_Task to carry out_: Give the entries again exactly. Skip the pictures.

_Supplied records_:

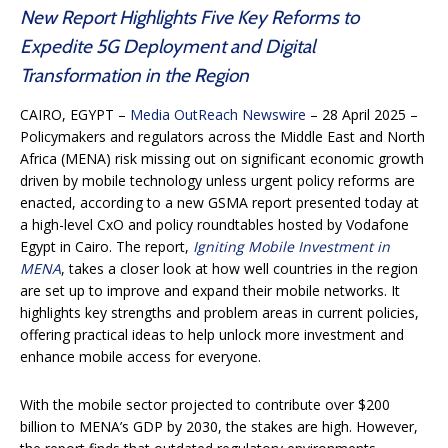
New Report Highlights Five Key Reforms to
Expedite 5G Deployment and Digital
Transformation in the Region
CAIRO, EGYPT
–
Media OutReach Newswire
– 28 April 2025 –
Policymakers and regulators across the Middle East and North
Africa (MENA) risk missing out on significant economic growth
driven by mobile technology unless urgent policy reforms are
enacted, according to a new GSMA report presented today at
a high-level CxO and policy roundtables hosted by Vodafone
Egypt in Cairo. The report,
Igniting Mobile Investment in
MENA
, takes a closer look at how well countries in the region
are set up to improve and expand their mobile networks. It
highlights key strengths and problem areas in current policies,
offering practical ideas to help unlock more investment and
enhance mobile access for everyone.
With the mobile sector projected to contribute over $200
billion to MENA’s GDP by 2030, the stakes are high. However,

_Answer section_:
New Report Highlights Five Key Reforms to
Expedite 5G Deployment and Digital
Transformation in the Region
CAIRO, EGYPT
–
Media OutReach Newswire
– 28 April 2025 –
Policymakers and regulators across the Middle East and North
Africa (MENA) risk missing out on significant economic growth
driven by mobile technology unless urgent policy reforms are
enacted, according to a new GSMA report presented today at
a high-level CxO and policy roundtables hosted by Vodafone
Egypt in Cairo. The report,
Igniting Mobile Investment in
MENA
, takes a closer look at how well countries in the region
are set up to improve and expand their mobile networks. It
highlights key strengths and problem areas in current policies,
offering practical ideas to help unlock more investment and
enhance mobile access for everyone.
With the mobile sector projected to contribute over $200
billion to MENA’s GDP by 2030, the stakes are high. However,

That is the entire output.